Yeah I never understood the logic of keeping cars outside as a way of rust prevention.  The point of salt is to lower the freezing point of water, so if the concern is road salt chances are the salty liquid mixture will remain a liquid far below 32 degrees.  Of course if you're in an area where it's regularly below 0 degrees Farenheit maybe that'll work, but then what's the point of putting salt on the road if it doesn't melt ice/snow?  

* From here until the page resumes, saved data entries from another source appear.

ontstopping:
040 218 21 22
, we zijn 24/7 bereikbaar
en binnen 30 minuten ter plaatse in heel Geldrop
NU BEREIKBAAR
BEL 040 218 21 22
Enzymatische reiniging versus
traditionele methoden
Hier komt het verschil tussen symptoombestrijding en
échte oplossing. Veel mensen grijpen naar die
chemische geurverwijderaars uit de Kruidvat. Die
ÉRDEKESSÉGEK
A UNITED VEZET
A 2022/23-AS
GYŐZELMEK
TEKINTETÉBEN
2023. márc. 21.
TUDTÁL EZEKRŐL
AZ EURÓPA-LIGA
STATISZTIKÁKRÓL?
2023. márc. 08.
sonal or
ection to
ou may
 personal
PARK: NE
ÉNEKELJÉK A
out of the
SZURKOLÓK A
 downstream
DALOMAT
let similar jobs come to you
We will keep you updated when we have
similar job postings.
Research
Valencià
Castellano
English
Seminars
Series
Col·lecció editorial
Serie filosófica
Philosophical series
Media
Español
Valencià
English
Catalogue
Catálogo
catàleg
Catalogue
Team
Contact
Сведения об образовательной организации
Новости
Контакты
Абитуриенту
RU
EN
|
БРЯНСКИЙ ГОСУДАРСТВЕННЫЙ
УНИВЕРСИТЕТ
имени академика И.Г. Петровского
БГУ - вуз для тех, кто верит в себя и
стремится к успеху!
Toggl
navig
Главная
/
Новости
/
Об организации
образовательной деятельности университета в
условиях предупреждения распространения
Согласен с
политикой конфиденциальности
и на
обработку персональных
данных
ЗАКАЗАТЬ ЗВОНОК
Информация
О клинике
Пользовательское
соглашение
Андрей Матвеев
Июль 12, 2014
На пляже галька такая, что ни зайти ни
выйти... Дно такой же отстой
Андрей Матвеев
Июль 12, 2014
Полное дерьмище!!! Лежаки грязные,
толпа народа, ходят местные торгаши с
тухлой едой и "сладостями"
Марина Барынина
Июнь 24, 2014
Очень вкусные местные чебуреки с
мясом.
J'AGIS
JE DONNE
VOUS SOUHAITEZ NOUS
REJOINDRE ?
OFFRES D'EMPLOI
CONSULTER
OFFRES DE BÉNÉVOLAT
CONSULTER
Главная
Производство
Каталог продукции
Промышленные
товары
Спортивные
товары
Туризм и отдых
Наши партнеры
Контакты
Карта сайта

Because I used to live in an area where it was routinely below -18C or 0F. In my area, it was common to use pickled sand (75% sand and 25% salt). They applied it because the sand works in the cold and the salt works once it warms up.

car39
car39 HalfDork
2/13/19 4:13 p.m.

I breathed in enough of the asphalt based stuff in the 70's to qualify my lungs as a highway.  Real men don't wear masks when they rustproof new cars.  The only stuff I ever saw work decently was Bilstein's Waxoyl.  I don't know if it's still around.  My 90 Miata was sprayed with it, and it still has rocker panels.

P3PPY
P3PPY Reader
2/13/19 7:03 p.m.
car39 said:

I breathed in enough of the asphalt based stuff in the 70's to qualify my lungs as a highway.  Real men don't wear masks when they rustproof new cars.  The only stuff I ever saw work decently was Bilstein's Waxoyl.  I don't know if it's still around.  My 90 Miata was sprayed with it, and it still has rocker panels.